L’8 e il 9 giugno 2025 gli italiani saranno chiamati alle urne per esprimersi su alcuni quesiti referendari che, nelle intenzioni di chi li ha promossi, dovrebbero riformare il tessuto sociale del Paese. Ma sotto il velo di parole come “diritti”, “uguaglianza” e “inclusione” si cela l’ennesimo tentativo di smantellare, pezzo dopo pezzo, l’identità della nostra nazione, il suo legame con il lavoro vero, con la famiglia, con la libertà concreta. E stavolta il prezzo da pagare è altissimo.
La retorica dominante, quella che da decenni spinge per uno Stato paternalista e invasivo, ci ripropone una visione del lavoro come diritto garantito a prescindere da ogni merito, responsabilità o impegno. Un’idea tossica, cresciuta all’ombra della burocrazia e dell’assistenzialismo. Ma il lavoro non è un diritto astratto da distribuire per decreto. È una vocazione, un dovere verso la propria famiglia, un impegno concreto che afferma la dignità dell’uomo proprio perché radicato nella libertà personale e nella responsabilità sociale.
Il lavoro non può essere separato dalla famiglia, che è la prima comunità produttiva, educativa e solidale. Chi lo fa, e sono in molti, soprattutto tra i promotori di questo referendum, lo fa con la logica dell’individuo isolato, da proteggere a ogni costo, anche contro la realtà. Si parla di “lavoro per tutti” come se bastasse scriverlo in una legge per renderlo vero. Si dimentica che senza famiglia, senza radici, senza libertà economica, nessun lavoro può durare o costruire futuro.
Ma il punto più grave e, diciamolo con chiarezza, intollerabile di questo referendum è il quesito che punta a concedere la cittadinanza agli stranieri dopo appena 5 anni di residenza, spalancando così le porte a una regolarizzazione di massa, di fatto anche per chi è arrivato illegalmente nel nostro Paese.
Non è solo una provocazione giuridica. È un colpo diretto all’identità nazionale, un attacco deliberato a quell’idea di cittadinanza che dovrebbe essere conquista consapevole, non regalo elettorale.

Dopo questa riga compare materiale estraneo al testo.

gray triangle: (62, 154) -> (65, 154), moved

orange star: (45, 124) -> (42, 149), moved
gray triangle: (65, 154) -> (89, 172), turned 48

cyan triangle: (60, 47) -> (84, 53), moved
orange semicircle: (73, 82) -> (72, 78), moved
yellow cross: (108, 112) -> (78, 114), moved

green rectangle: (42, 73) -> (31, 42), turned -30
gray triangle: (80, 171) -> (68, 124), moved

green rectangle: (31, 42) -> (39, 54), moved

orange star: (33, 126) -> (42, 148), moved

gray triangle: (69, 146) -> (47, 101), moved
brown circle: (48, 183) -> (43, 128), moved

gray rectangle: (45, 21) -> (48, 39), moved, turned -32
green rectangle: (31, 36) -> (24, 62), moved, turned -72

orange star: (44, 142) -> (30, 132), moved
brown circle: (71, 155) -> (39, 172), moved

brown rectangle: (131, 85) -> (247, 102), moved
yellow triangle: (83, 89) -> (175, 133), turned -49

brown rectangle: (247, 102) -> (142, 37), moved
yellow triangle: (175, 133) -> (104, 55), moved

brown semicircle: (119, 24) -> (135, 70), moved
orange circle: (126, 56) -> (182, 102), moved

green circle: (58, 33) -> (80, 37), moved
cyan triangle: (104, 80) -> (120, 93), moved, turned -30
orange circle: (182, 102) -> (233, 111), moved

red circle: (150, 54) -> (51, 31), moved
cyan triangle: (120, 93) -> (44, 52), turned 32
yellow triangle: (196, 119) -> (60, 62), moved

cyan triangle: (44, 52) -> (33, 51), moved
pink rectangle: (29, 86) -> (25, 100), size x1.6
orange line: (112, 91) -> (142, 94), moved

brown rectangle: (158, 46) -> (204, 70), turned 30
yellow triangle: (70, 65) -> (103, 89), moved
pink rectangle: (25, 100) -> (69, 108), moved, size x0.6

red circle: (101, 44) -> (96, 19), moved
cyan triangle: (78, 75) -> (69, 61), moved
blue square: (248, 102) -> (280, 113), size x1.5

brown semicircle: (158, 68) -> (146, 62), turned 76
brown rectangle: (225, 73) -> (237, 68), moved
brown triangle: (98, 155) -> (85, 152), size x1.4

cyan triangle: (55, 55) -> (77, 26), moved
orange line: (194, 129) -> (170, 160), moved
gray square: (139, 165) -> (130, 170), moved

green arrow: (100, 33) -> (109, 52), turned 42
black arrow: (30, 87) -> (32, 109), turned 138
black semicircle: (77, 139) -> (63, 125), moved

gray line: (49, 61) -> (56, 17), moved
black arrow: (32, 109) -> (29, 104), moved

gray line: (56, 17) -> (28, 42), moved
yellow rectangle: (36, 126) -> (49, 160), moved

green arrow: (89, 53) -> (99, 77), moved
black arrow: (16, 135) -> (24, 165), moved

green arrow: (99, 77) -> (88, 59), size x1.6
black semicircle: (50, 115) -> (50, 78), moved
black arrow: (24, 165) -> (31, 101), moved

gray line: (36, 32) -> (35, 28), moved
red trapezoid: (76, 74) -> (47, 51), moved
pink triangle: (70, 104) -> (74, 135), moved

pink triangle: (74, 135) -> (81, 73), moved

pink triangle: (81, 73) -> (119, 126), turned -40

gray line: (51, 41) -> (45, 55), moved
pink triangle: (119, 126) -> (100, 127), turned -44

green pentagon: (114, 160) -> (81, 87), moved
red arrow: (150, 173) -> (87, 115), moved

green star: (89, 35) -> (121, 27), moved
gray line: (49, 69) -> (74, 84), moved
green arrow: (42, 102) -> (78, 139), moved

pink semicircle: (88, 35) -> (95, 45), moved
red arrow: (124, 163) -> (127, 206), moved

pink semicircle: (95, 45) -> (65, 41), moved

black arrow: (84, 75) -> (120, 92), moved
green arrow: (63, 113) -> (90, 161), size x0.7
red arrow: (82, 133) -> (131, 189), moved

Il messaggio è chiaro: tu violi le leggi, entri clandestinamente, e in cinque anni lo Stato ti premia con la cittadinanza.
Nel frattempo, l’italiano che lotta ogni giorno per arrivare a fine mese, che ha visto erodere la sua libertà di parola, di movimento, perfino quella di lavorare, viene ignorato, messo da parte, accusato di “egoismo” se osa protestare.
E qui è doveroso dirlo senza mezzi termini: l’erosione delle libertà costituzionali non è iniziata oggi. È iniziata con quella che molti, con crescente lucidità, chiamano “pandemenza”, il laboratorio sociale perfetto in cui si è sperimentato fino a che punto si poteva spingere il controllo.
Tutto sotto lo sguardo complice di coloro che oggi, con la stessa sicumera morale, pretendono di ridisegnare il concetto di cittadinanza, come se l’Italia fosse una terra di nessuno da redistribuire per decreto. Gli stessi che ora ci chiedono di accettare che il nostro passaporto valga quanto una dichiarazione d’intenti firmata da chiunque arrivi e si fermi cinque anni.
Siamo davanti a un paradosso grottesco: dopo anni in cui ci hanno chiesto di rinunciare a tutto in nome dell’emergenza, ora ci spingono alle urne per decidere se dare la cittadinanza a chi ha violato le leggi.
Si scoprono paladini dei diritti universali, ma non dei nostri. Non dei cittadini italiani. E ora vorrebbero convincerci che la priorità è regolarizzare chi ha varcato i confini senza permesso?
Il referendum di giugno non è una semplice consultazione. È un atto politico fortemente ideologico, camuffato da buonismo. E chi oggi invita al voto per “includere” gli altri, lo fa calpestando i diritti negati agli italiani, quegli stessi diritti per cui nessuno è sceso in piazza negli ultimi cinque anni: libertà personale, autodeterminazione, proprietà privata, centralità della famiglia.
Questo referendum non è neutrale. È una trappola culturale, ed è doveroso denunciarlo.
Se non reagiamo ora, se non chiamiamo le cose con il loro nome, ci ritroveremo con un lavoro svuotato di senso, una cittadinanza svenduta, e una libertà che è già da tempo sotto attacco. Perché non c’è nulla di più falso di un diritto imposto dall’alto, quando manca la libertà vera per viverlo.
L’8 e il 9 giugno non votiamo per “includere”. Votiamo per non sparire.